Planwirtschaftliche Organisation der Arbeit von Königsbauern in fruchtbaren Flusstälern, monopolisierte Tempellagerhaltung und dosierte Verteilung der Güter an die Bevölkerung kennzeichneten diese frühe Epoche der Klassengesellschaft, die erstaunlich viele Parallelen zu dem ehemaligen planwirtschaftlichen Vorgehen mit genormter Ablieferungspflicht der östlichen Volkswirtschaften aufzuweisen hat.
Die Kaderpartei der „Diktatur des Proletariats“ vereinigte sowohl die Ideologie tragende Priesterkaste als auch die frühere aristokratische Königselite des Herrscherpalastes in sich.
Personenkult und Pseudoreligion um die Partei
Der Personenkult um die angeblich unfehlbaren Führungsfiguren des „sozialistischen Lagers“ war nichts anderes als eine moderne Variante des früheren Gottkönigtums beziehungsweise auch des Unfehlbarkeitsdogmas des katholischen Papstes.
Es handelte sich um eine Pseudoreligion von der Partei und der Unfehlbarkeit gottgleicher „Klassiker des Marxismus-Leninismus“:
Marx, Engels, Lenin, Stalin und Mao Tse-tung, wobei je nach politischer Richtung dieser oder jener Klassiker – mal Lenin, mal Stalin, mal Mao, mal auch alle drei – fehlen konnten. Nur Marx und Engels konnten sich gegen diesen Missbrauch nicht mehr wehren.
Wer das übertrieben findet, den frage ich: Kennt ihr noch das „Lied von der Partei“? Ich selbst habe diesen pseudoreligiösen, verklärenden Unsinn in jungen Jahren mitgeschmettert und ich glaube, manch ein Altgenosse in der Partei DIE LINKE, der DKP, Rote Fahne, MLxx, etc. bekommt bei dem Lied immer noch eine Gänsehaut und feuchte Augen. Dagegen können auch historische Fakten und die ungeschminkte Wahrheit wenig ausrichten:
Sie hat uns alles gegeben, Sonne und Wind und sie geizte nie.
Und wo sie war, war das Leben, und was wir sind, sind wir durch sie.

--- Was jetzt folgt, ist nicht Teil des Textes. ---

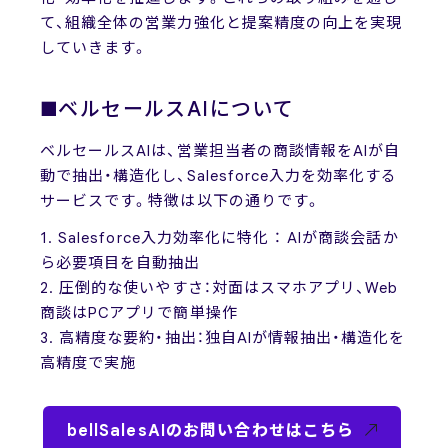
て、組織全体の営業力強化と提案精度の向上を実現
していきます。
■ベルセールスAIについて
ベルセールスAIは、営業担当者の商談情報をAIが自
動で抽出・構造化し、Salesforce入力を効率化する
サービスです。特徴は以下の通りです。
1. Salesforce入力効率化に特化 ： AIが商談会話か
ら必要項目を自動抽出
2. 圧倒的な使いやすさ：対面はスマホアプリ、Web
商談はPCアプリで簡単操作
3. 高精度な要約・抽出：独自AIが情報抽出・構造化を
高精度で実施
bellSalesAIのお問い合わせはこちら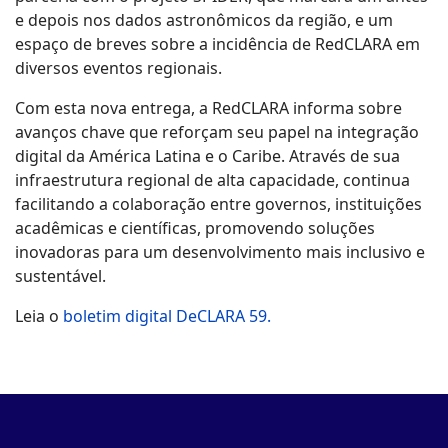
e depois nos dados astronômicos da região, e um
espaço de breves sobre a incidência de RedCLARA em
diversos eventos regionais.
Com esta nova entrega, a RedCLARA informa sobre
avanços chave que reforçam seu papel na integração
digital da América Latina e o Caribe. Através de sua
infraestrutura regional de alta capacidade, continua
facilitando a colaboração entre governos, instituições
acadêmicas e científicas, promovendo soluções
inovadoras para um desenvolvimento mais inclusivo e
sustentável.
Leia o
boletim digital DeCLARA 59.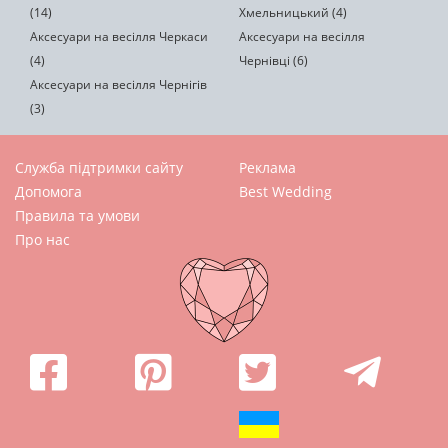
(14)
Хмельницький (4)
Аксесуари на весілля Черкаси
Аксесуари на весілля
(4)
Чернівці (6)
Аксесуари на весілля Чернігів
(3)
Служба підтримки сайту
Реклама
Допомога
Best Wedding
Правила та умови
Про нас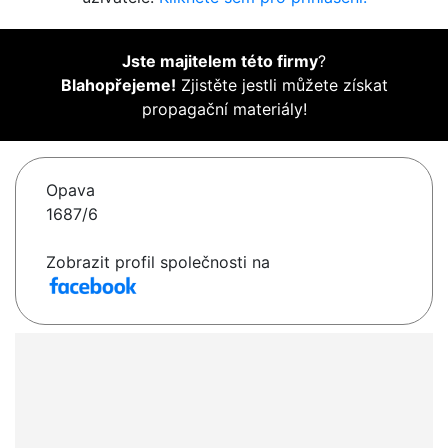
Jste majitelem této firmy
?
Blahopřejeme!
Zjistěte jestli můžete získat
propagační materiály!
Opava
1687/6
Zobrazit profil společnosti na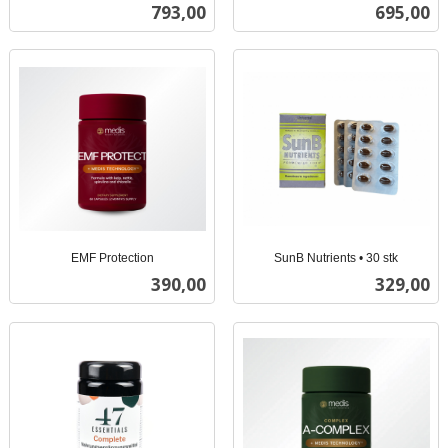
inkl.
mva.
Pris
Pris
793,00
695,00
mva.
EMF Protection
SunB Nutrients • 30 stk
inkl.
inkl.
Pris
Pris
390,00
329,00
mva.
mva.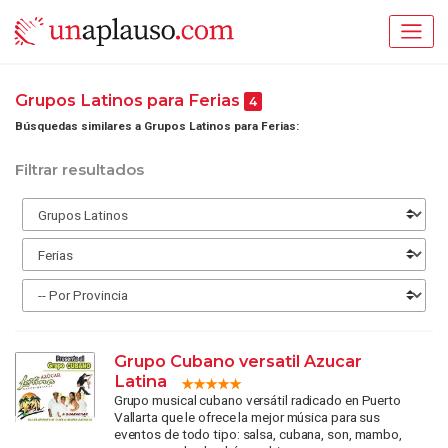
Grupos Latinos para Ferias
4
Búsquedas similares a Grupos Latinos para Ferias:
Filtrar resultados
Grupo Cubano versatil Azucar
Latina
Grupo musical cubano versátil radicado en Puerto
Vallarta que le ofrece la mejor música para sus
eventos de todo tipo: salsa, cubana, son, mambo,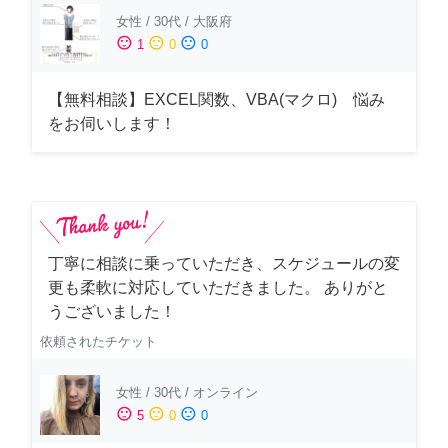
女性
/
30代
/
大阪府
sentiment_satisfied
sentiment_neutral
sentiment_dissatisfied
1
0
0
【無料相談】EXCEL関数、VBA(マクロ) 悩み
をお伺いします！
丁寧に相談に乗っていただき、スケジュールの変
更も柔軟に対応していただきました。 ありがと
うございました！
依頼されたチケット
女性
/
30代
/
オンライン
sentiment_satisfied
sentiment_neutral
sentiment_dissatisfied
5
0
0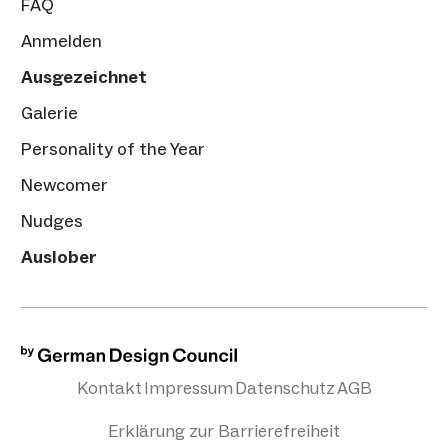
FAQ
Anmelden
Ausgezeichnet
Galerie
Personality of the Year
Newcomer
Nudges
Auslober
Kontakt
Impressum
Datenschutz
AGB
Erklärung zur Barrierefreiheit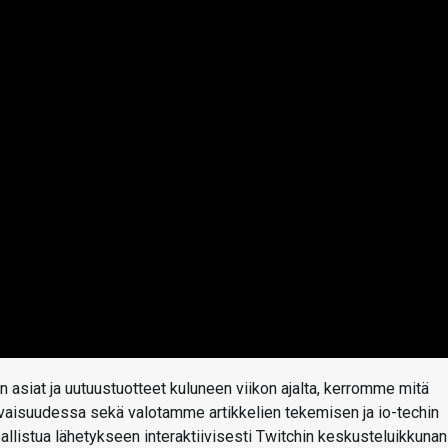
 asiat ja uutuustuotteet kuluneen viikon ajalta, kerromme mitä
levaisuudessa sekä valotamme artikkelien tekemisen ja io-techin
osallistua lähetykseen interaktiivisesti Twitchin keskusteluikkunan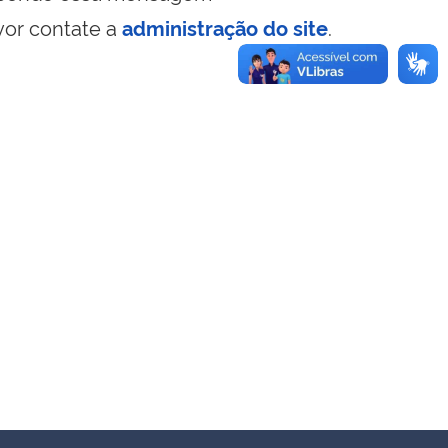
vor contate a
administração do site
.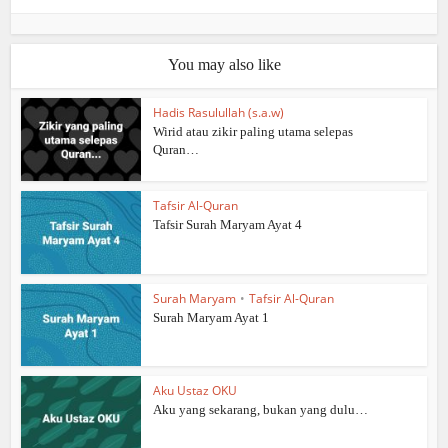
You may also like
Hadis Rasulullah (s.a.w)
Wirid atau zikir paling utama selepas
Quran…
Tafsir Al-Quran
Tafsir Surah Maryam Ayat 4
Surah Maryam
•
Tafsir Al-Quran
Surah Maryam Ayat 1
Aku Ustaz OKU
Aku yang sekarang, bukan yang dulu…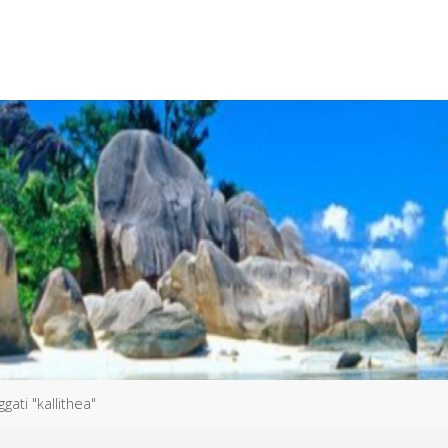
ggati "kallithea"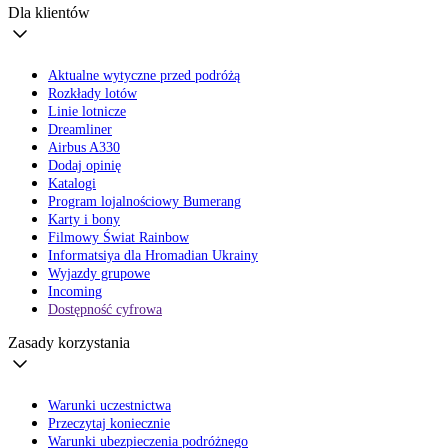
Dla klientów
Aktualne wytyczne przed podróżą
Rozkłady lotów
Linie lotnicze
Dreamliner
Airbus A330
Dodaj opinię
Katalogi
Program lojalnościowy Bumerang
Karty i bony
Filmowy Świat Rainbow
Informatsiya dla Hromadian Ukrainy
Wyjazdy grupowe
Incoming
Dostępność cyfrowa
Zasady korzystania
Warunki uczestnictwa
Przeczytaj koniecznie
Warunki ubezpieczenia podróżnego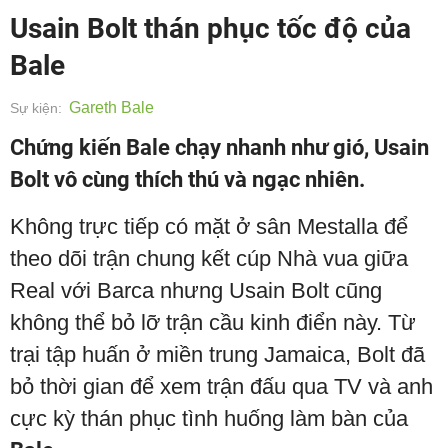
Usain Bolt thán phục tốc độ của
Bale
Gareth Bale
Sự kiện:
Chứng kiến Bale chạy nhanh như gió, Usain
Bolt vô cùng thích thú và ngạc nhiên.
Không trực tiếp có mặt ở sân Mestalla để
theo dõi trận chung kết cúp Nhà vua giữa
Real với Barca nhưng Usain Bolt cũng
không thể bỏ lỡ trận cầu kinh điển này. Từ
trại tập huấn ở miền trung Jamaica, Bolt đã
bỏ thời gian để xem trận đấu qua TV và anh
cực kỳ thán phục tình huống làm bàn của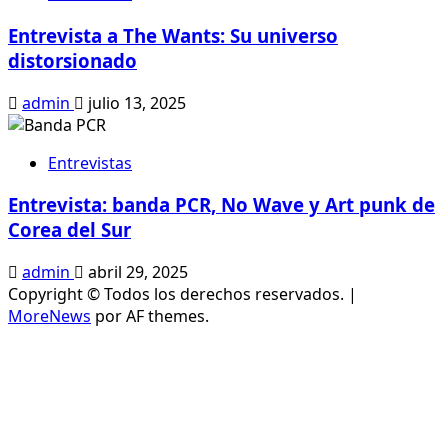
Entrevista a The Wants: Su universo
distorsionado
admin
julio 13, 2025
Entrevistas
Entrevista: banda PCR, No Wave y Art punk de
Corea del Sur
admin
abril 29, 2025
Copyright © Todos los derechos reservados.
|
MoreNews
por AF themes.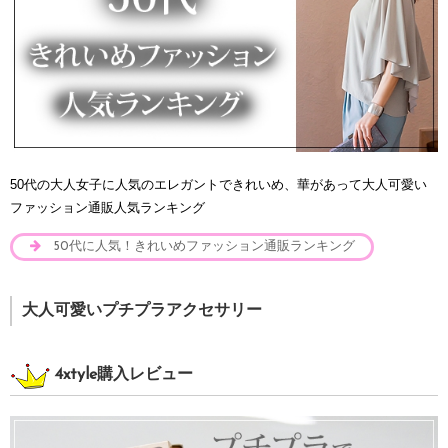
50代の大人女子に人気のエレガントできれいめ、華があって大人可愛い
ファッション通販人気ランキング
50代に人気！きれいめファッション通販ランキング
大人可愛いプチプラアクセサリー
4xtyle購入レビュー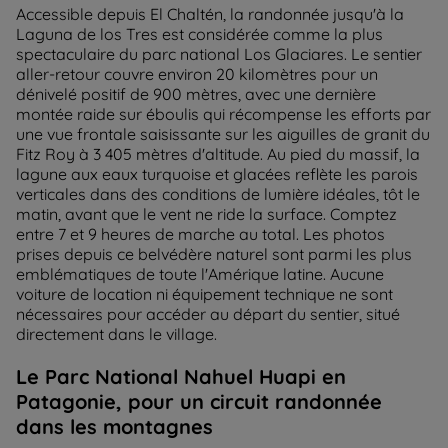
Accessible depuis El Chaltén, la randonnée jusqu'à la
Laguna de los Tres est considérée comme la plus
spectaculaire du parc national Los Glaciares. Le sentier
aller-retour couvre environ 20 kilomètres pour un
dénivelé positif de 900 mètres, avec une dernière
montée raide sur éboulis qui récompense les efforts par
une vue frontale saisissante sur les aiguilles de granit du
Fitz Roy à 3 405 mètres d'altitude. Au pied du massif, la
lagune aux eaux turquoise et glacées reflète les parois
verticales dans des conditions de lumière idéales, tôt le
matin, avant que le vent ne ride la surface. Comptez
entre 7 et 9 heures de marche au total. Les photos
prises depuis ce belvédère naturel sont parmi les plus
emblématiques de toute l'Amérique latine. Aucune
voiture de location ni équipement technique ne sont
nécessaires pour accéder au départ du sentier, situé
directement dans le village.
Le Parc National Nahuel Huapi en
Patagonie, pour un circuit randonnée
dans les montagnes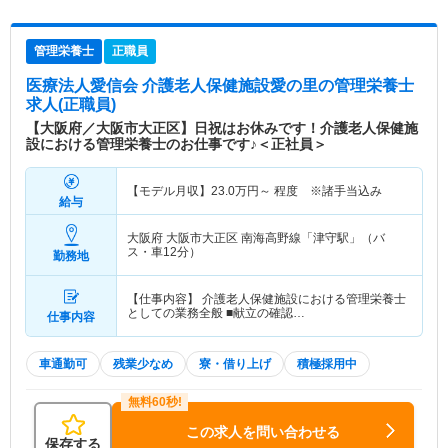
管理栄養士
正職員
医療法人愛信会 介護老人保健施設愛の里
の管理栄養士
求人(正職員)
【大阪府／大阪市大正区】日祝はお休みです！介護老人保健施
設における管理栄養士のお仕事です♪＜正社員＞
【モデル月収】
23.0
万円～
程度 ※諸手当込み
給与
大阪府 大阪市大正区
南海高野線「津守駅」（バ
ス・車12分）
勤務地
【仕事内容】 介護老人保健施設における管理栄養士
としての業務全般 ■献立の確認…
仕事内容
車通勤可
残業少なめ
寮・借り上げ
積極採用中
この求人を問い合わせる
保存する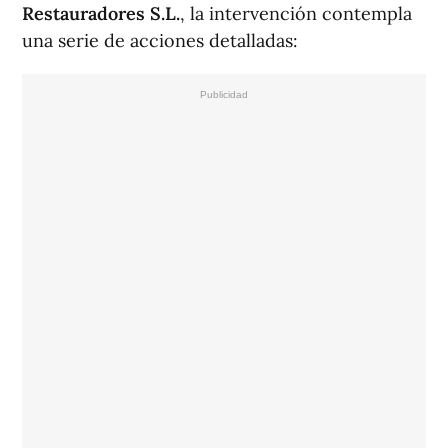
Restauradores S.L.
, la intervención contempla
una serie de acciones detalladas: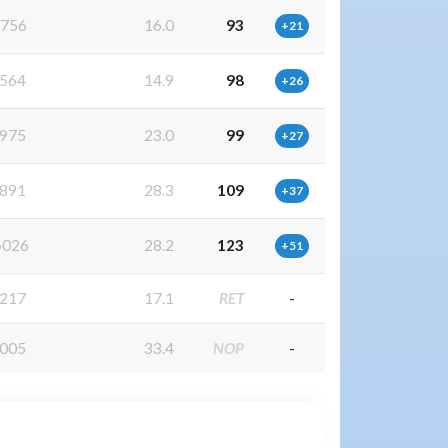
756
16.0
93
+21
564
14.9
98
+26
975
23.0
99
+27
891
28.3
109
+37
026
28.2
123
+51
217
17.1
RET
-
005
33.4
NOP
-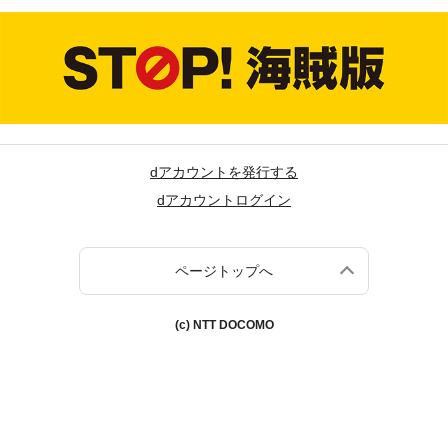
dアカウントを発行する
dアカウントログイン
ページトップへ
(c) NTT DOCOMO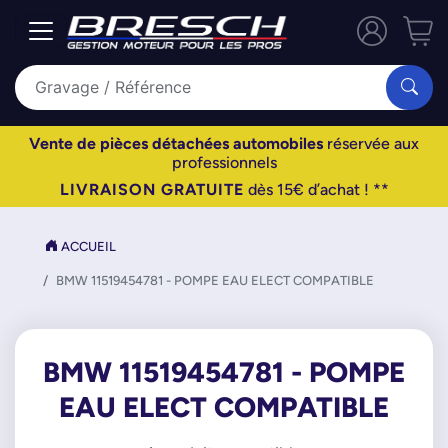
Vente de pièces détachées automobiles
réservée aux
professionnels
LIVRAISON GRATUITE
dès 15€ d’achat ! **
ACCUEIL
BMW 11519454781 - POMPE EAU ELECT COMPATIBLE
BMW 11519454781 - POMPE
EAU ELECT COMPATIBLE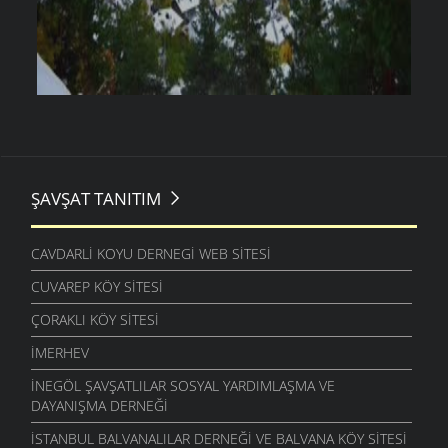
ŞAVŞAT TANITIM
CAVDARLI KOYU DERNEGI WEB SITESI
CUVAREP KÖY SITESI
ÇORAKLI KÖY SITESI
İMERHEV
İNEGÖL ŞAVŞATLILAR SOSYAL YARDIMLAŞMA VE
DAYANIŞMA DERNEĞI
İSTANBUL BALVANALILAR DERNEĞI VE BALVANA KÖY SITESI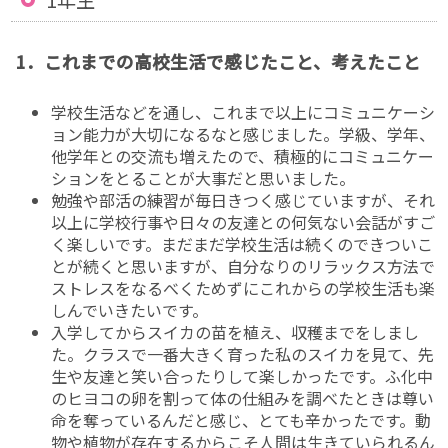
1年生
1．これまでの高校生活で感じたこと、考えたこと
学校生活などを通し、これまで以上にコミュニケーシ
ョン能力が大切になるなと感じました。学級、学年、
他学年との交流も増えたので、積極的にコミュニケー
ションをとることが大事だと思いました。
勉強や部活の練習が毎日きつく感じていますが、それ
以上に学校行事や日々の友達との何気ない会話がすご
く楽しいです。まだまだ学校生活は続くのできついこ
とが続くと思いますが、自分なりのリラックス方法で
ストレスをなるべくためずにこれからの学校生活も楽
しんでいきたいです。
入学してからスイカの苗を植え、収穫までをしまし
た。クラスで一番大きく育った私のスイカを見て、先
生や友達と笑い合ったりして楽しかったです。ふ化中
のヒヨコの卵を割って体の仕組みを調べたときは尊い
命を奪っているんだと感じ、とても辛かったです。動
物や植物が存在するからこそ人間は生きていられるん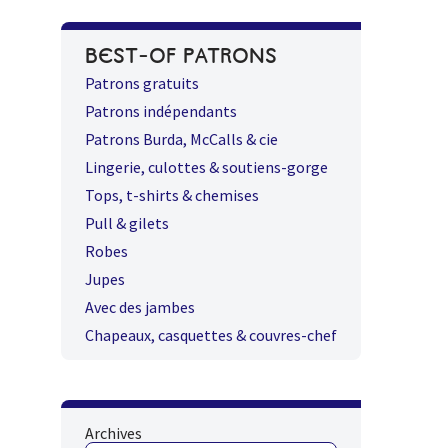
BEST-OF PATRONS
Patrons gratuits
Patrons indépendants
Patrons Burda, McCalls & cie
Lingerie, culottes & soutiens-gorge
Tops, t-shirts & chemises
Pull & gilets
Robes
Jupes
Avec des jambes
Chapeaux, casquettes & couvres-chef
Archives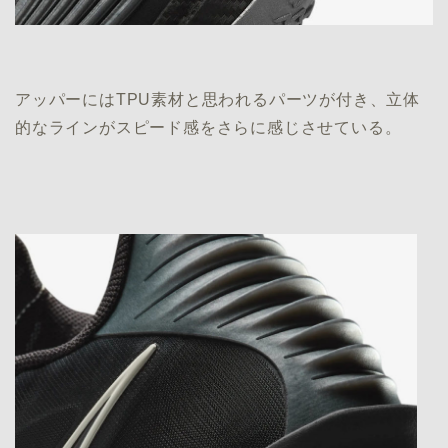
アッパーにはTPU素材と思われるパーツが付き、立体
的なラインがスピード感をさらに感じさせている。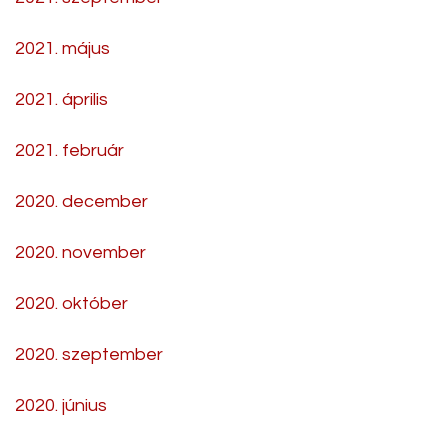
2021. május
2021. április
2021. február
2020. december
2020. november
2020. október
2020. szeptember
2020. június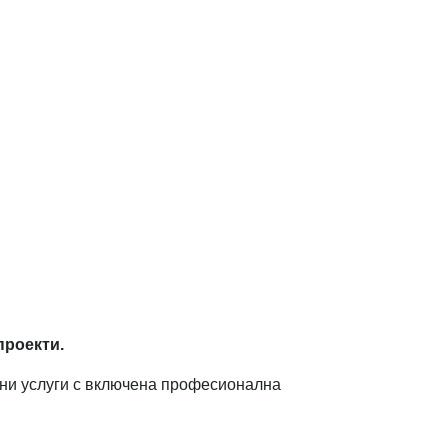
проекти.
ни услуги с включена професионална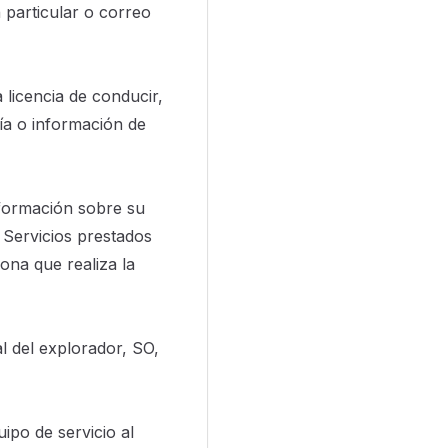
n particular o correo
 licencia de conducir,
fía o información de
información sobre su
s Servicios prestados
ona que realiza la
al del explorador, SO,
po de servicio al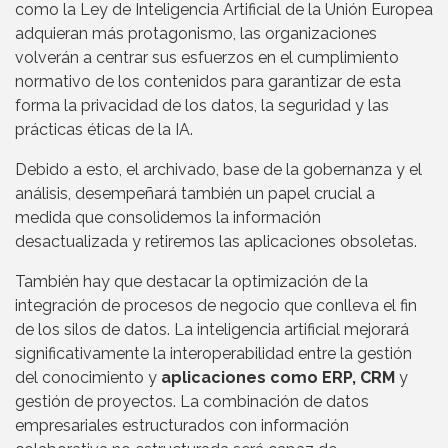
como la Ley de Inteligencia Artificial de la Unión Europea
adquieran más protagonismo, las organizaciones
volverán a centrar sus esfuerzos en el cumplimiento
normativo de los contenidos para garantizar de esta
forma la privacidad de los datos, la seguridad y las
prácticas éticas de la IA.
Debido a esto, el archivado, base de la gobernanza y el
análisis, desempeñará también un papel crucial a
medida que consolidemos la información
desactualizada y retiremos las aplicaciones obsoletas.
También hay que destacar la optimización de la
integración de procesos de negocio que conlleva el fin
de los silos de datos. La inteligencia artificial mejorará
significativamente la interoperabilidad entre la gestión
del conocimiento y
aplicaciones como ERP, CRM
y
gestión de proyectos. La combinación de datos
empresariales estructurados con información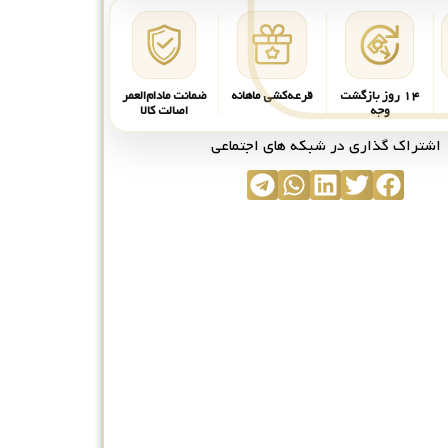
۱۴ روز بازگشت
قرعه‌کشی ماهانه
ضمانت مادام‌العمر
وجه
اصالت کالا
اشتراک گذاری در شبکه های اجتماعی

Sie hat uns niemals verlassen, wenn die Welt fast erfror, war uns warm.
Uns führte die Mutter der Massen, es trug uns ihr mächtiger Arm.
DIE PARTEI, DIE PARTEI die hat immer recht, Genossen es bleibt dabei,
Denn wer für das Recht kämpft, hat immer recht gegen Lügen und Ausbeuterei.
Wer das Leben beleidigt, ist dumm oder schlecht, wer die Menschheit verteidigt, hat immer recht, denn aus Lenin’schem Geist wächst von Stalin geschweißt, DIE PARTEI, DIE PARTEI, DIE PARTEI.
Der Wettstreit der Ausbeutungsmethoden wurde vom Westen gewonnen, der anschließend ab den 1990ern neoliberal jede Hemmung und alle Skrupel fallen lassen konnte.
Ich glaube, dass heute noch viel von dieser konservierenden, also konservativen Weltsicht von einem fortschrittlichen, sozialistischen Lager um Russland und China in der linken Psyche überwintert hat, inklusive der Partei als Führerin der sozialistischen Nation.
Es lässt sich nicht mehr leugnen, dass Russland und China heute monopol- und finanzkapitalistische Länder westlichen Zuschnitts sind, und dass sie niemandem mehr als sozialistisch verkauft werden können. Wenn man aber trotzdem an der Tradition des fortschrittlichen, friedfertigen, Aggressionen abwehrenden Lagers verhaftet bleibt, muss man etwas scheinbar Neues erfinden, nämlich die Nachfolgetheorie von der anzustrebenden „multipolaren Welt“.
In ihr neutralisieren dann aufstrebende Pole, sprich Machtzentren, das westliche Lager mit seiner US-Führungsmacht. Im Grunde läuft das auf ein neues „Gleichgewicht des Schreckens“ hinaus und ist nichts weiter als die Restauration der Verhältnisse des „Kalten Krieges“ – nur, und das wird dabei leider vergessen, unter den Bedingungen des Zusammenbruchs des allen gemeinsamen und alle im Griff haltenden globalen Monopol- und Finanzkapitalismus.
Mit ihrer Theorie von der „multipolaren Welt“ und der friedliebenden, Demokratie anstrebenden, von uns zu unterstützenden G20-Fraktion haben insbesondere Vertreter der konservativen Linken das große Problem, dass alle diese Staaten von herrschenden Eliten, Cliquen, Nomenklaturen, Drogenbanden oder Militärjunten beherrscht werden, die allesamt von Korruption zerfressen, eigentlich in den Knast gehören.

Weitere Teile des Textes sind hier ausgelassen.